====== Data records ======

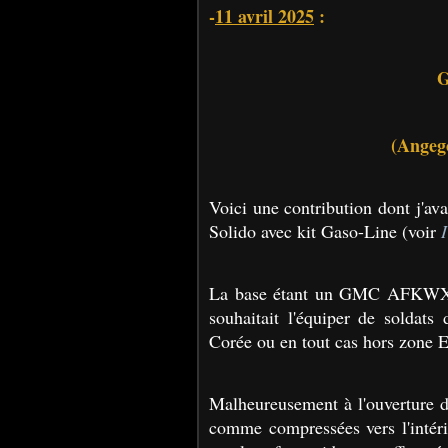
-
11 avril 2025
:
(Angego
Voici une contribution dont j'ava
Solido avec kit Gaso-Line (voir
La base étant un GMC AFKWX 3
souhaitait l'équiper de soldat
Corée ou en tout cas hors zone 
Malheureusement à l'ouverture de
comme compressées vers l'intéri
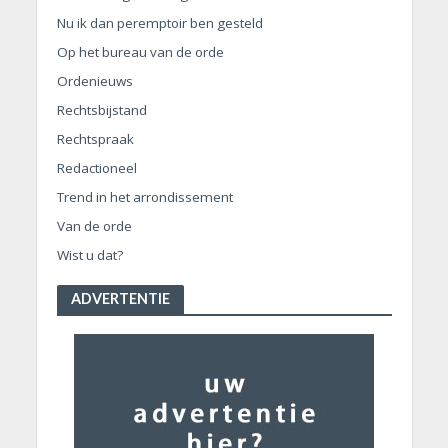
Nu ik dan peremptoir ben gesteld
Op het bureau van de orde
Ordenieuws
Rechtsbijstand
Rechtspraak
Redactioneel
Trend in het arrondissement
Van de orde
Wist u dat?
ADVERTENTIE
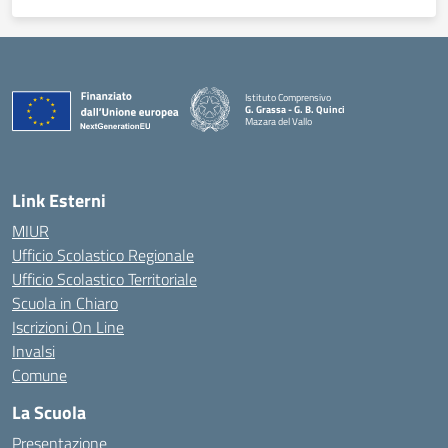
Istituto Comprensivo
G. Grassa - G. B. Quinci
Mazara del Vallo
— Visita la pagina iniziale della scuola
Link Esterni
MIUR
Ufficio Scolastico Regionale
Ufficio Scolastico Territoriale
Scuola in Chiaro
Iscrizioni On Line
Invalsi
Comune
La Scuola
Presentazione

======
====== Data records ======

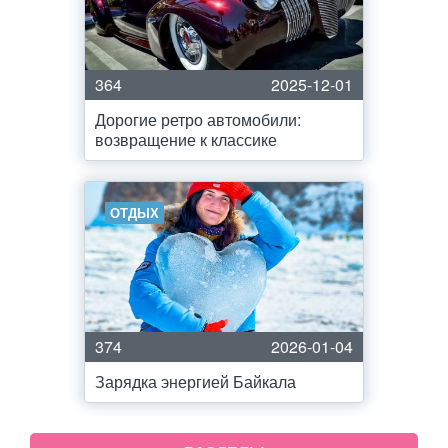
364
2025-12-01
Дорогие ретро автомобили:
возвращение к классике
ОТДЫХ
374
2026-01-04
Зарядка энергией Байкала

======
====== Data records ======

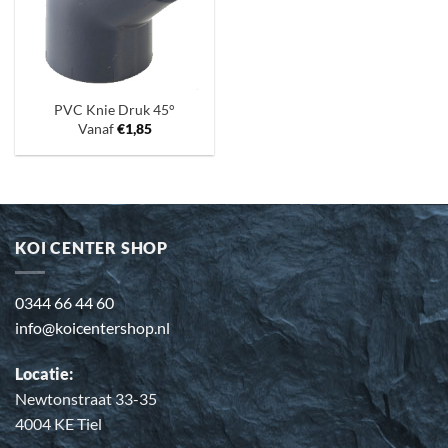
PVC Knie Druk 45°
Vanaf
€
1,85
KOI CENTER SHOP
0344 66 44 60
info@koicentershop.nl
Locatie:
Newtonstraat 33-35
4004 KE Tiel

======

→ **What the task requires**: Beginning with the line containing "Iscrizioni On Line" and ending with the line containing "Presentazione", extract those lines exactly from the listing above, and only those.

→ **Result of this task**:
Iscrizioni On Line
Invalsi
Comune
La Scuola
Presentazione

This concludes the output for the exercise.